The Doctor says he hasn’t, but even if he had, would not be able to discuss it. Anyway, lo and behold, who should Matthew bump into on his way out, but his wife. They repair to a posh tea room, because obviously it’s even easier to talk about this stuff there. It turns out that it was Mary who was stopping them from conceiving, because there was ‘a problem’, and she had to have ‘a small operation’, she says in such a matter of fact way that she may as well be talking about an engineer having to come out and fix her broadband.

Anyway, Matthew seems perfectly happy with this explanation, and assumes they’ll be producing sprogs like nobody’s business in the future, so that’s alright then, apparently. There’s no clarification about what was wrong with her plumbing: maybe posh people have a red ribbon over their unmentionables that needs to be cut, like when they open a hospital.

Meanwhile, they’re really stringing this Thomas story out. The truth is, he hasn’t been a terribly likeable character anyway, so it’s difficult to give much of a toss about him going. Mrs Hughes finds him crying in the rain and tells Carson that Thomas has confided in her, and that he’s not the first man ‘of that sort’ that she’s come across, and that Jimmy might have led him on by flirting with everyone, including the blokes.
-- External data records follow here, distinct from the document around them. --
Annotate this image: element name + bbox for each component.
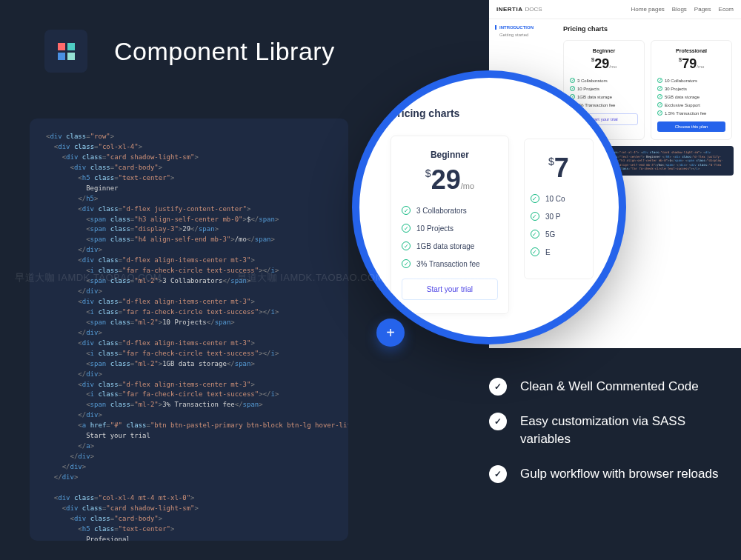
plus-button[interactable]: + [376,319,405,347]
feature-item: ✓1GB data storage [570,94,638,99]
feature-item: ✓10 Projects [570,86,638,91]
feature-list: ✓Clean & Well Commented Code✓Easy custom… [489,378,726,500]
zoom-card-right: $7 ✓10 Co✓30 P✓5G✓E [524,139,594,279]
feature-row: ✓Easy customization via SASS variables [489,413,726,449]
zoom-feature: ✓10 Projects [402,224,498,233]
docs-heading: Pricing charts [563,25,734,33]
docs-brand-sub: DOCS [525,6,542,13]
check-icon: ✓ [657,102,662,107]
zoom-heading: Pricing charts [391,107,509,119]
check-icon: ✓ [402,206,411,215]
feature-item: ✓5GB data storage [657,94,725,99]
price: $29/mo [570,56,638,72]
page-title: Component Library [114,37,335,66]
check-icon: ✓ [402,224,411,233]
sidebar-intro[interactable]: INTRODUCTION [495,25,550,30]
zoom-feature: ✓10 Co [531,194,587,203]
zoom-tier: Beginner [402,150,498,160]
check-icon: ✓ [570,86,575,91]
check-icon: ✓ [657,110,662,116]
check-icon: ✓ [657,94,662,99]
zoom-lens: Pricing charts Beginner $29/mo ✓3 Collab… [352,70,626,344]
nav-link[interactable]: Blogs [672,6,687,13]
pricing-card: Professional$79/mo✓10 Collaborators✓30 P… [651,40,732,140]
feature-item: ✓3 Collaborators [570,78,638,83]
check-icon: ✓ [531,247,539,256]
feature-item: ✓30 Projects [657,86,725,91]
check-icon: ✓ [489,413,507,430]
feature-item: ✓10 Collaborators [657,78,725,83]
check-icon: ✓ [570,78,575,83]
zoom-feature: ✓E [531,247,587,256]
docs-brand: INERTIA [496,6,523,13]
nav-link[interactable]: Ecom [719,6,734,13]
logo-icon [44,30,87,73]
check-icon: ✓ [489,465,507,483]
zoom-price: $29/mo [402,164,498,196]
nav-link[interactable]: Home pages [631,6,664,13]
price: $79/mo [657,56,725,72]
zoom-feature: ✓1GB data storage [402,241,498,250]
check-icon: ✓ [531,212,539,221]
sidebar-item[interactable]: Getting started [495,33,550,37]
check-icon: ✓ [531,194,539,203]
check-icon: ✓ [402,259,411,268]
code-panel: <div class="row"> <div class="col-xl-4">… [30,119,348,541]
check-icon: ✓ [489,378,507,396]
feature-row: ✓Gulp workflow with browser reloads [489,465,726,484]
docs-navbar: INERTIA DOCS Home pagesBlogsPagesEcom [489,0,741,19]
feature-item: ✓1.5% Transaction fee [657,110,725,116]
check-icon: ✓ [402,241,411,250]
feature-row: ✓Clean & Well Commented Code [489,378,726,396]
tier-name: Beginner [570,48,638,53]
feature-text: Easy customization via SASS variables [520,413,726,449]
zoom-feature: ✓30 P [531,212,587,221]
nav-link[interactable]: Pages [694,6,711,13]
feature-item: ✓Exclusive Support [657,102,725,107]
zoom-cta-button[interactable]: Start your trial [402,279,498,300]
zoom-card-beginner: Beginner $29/mo ✓3 Collaborators✓10 Proj… [391,136,509,314]
check-icon: ✓ [531,230,539,239]
zoom-feature: ✓3% Transaction fee [402,259,498,268]
tier-name: Professional [657,48,725,53]
check-icon: ✓ [657,78,662,83]
feature-text: Gulp workflow with browser reloads [520,465,718,484]
zoom-feature: ✓3 Collaborators [402,206,498,215]
zoom-feature: ✓5G [531,230,587,239]
feature-text: Clean & Well Commented Code [520,378,699,396]
cta-button[interactable]: Choose this plan [657,121,725,132]
check-icon: ✓ [657,86,662,91]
Bates, who has always hated Thomas, has a sudden change of heart and tells Thomas that O’Brien has manipulated everything from the start and that he should give Bates some dirt on her which will make her change her mind and see that he leaves Downton with a reference. The information having been procured, she sure enough talks to Jimmy and persuades him to let the incident go, leaving Thomas free of scandal.

It seems the whole saga has actually bought out a new-found respect for Thomas in a lot of ways. Maybe he should make passes at people more often.

Anti-climax of the week

The cricket match. Having attempted to build the episode around it, it’s all a bit of a damp squib in the end. It’s mostly people just standing around chatting. A massive game of RISK might have been more compelling to watch.

Stalker of the week
For some reason, Edith is sniffing around trying to find out background info on her editor and his private life. This might be understandable if they’d embarked on a relationship, but she’s not even entirely sure that he fancies her. Even if she was, why she suddenly jumps to the conclusion that he must be a wrong’un is anyone’s guess. She confronts him and announces she had the impression that he was flirting with her, but has discovered that he is in fact married and she therefore finds the idea repugnant and must resign. Most people would run for the hills at this behaviour, surely? But no, he’s still interested – he is married, but his wife is in an asylum. An alarm bell if you ask me. Edith sure knows how to pick ‘em.

And that’s all for now until Christmas – which isn’t that far away. I wonder if they’ll have cheered up a bit by then?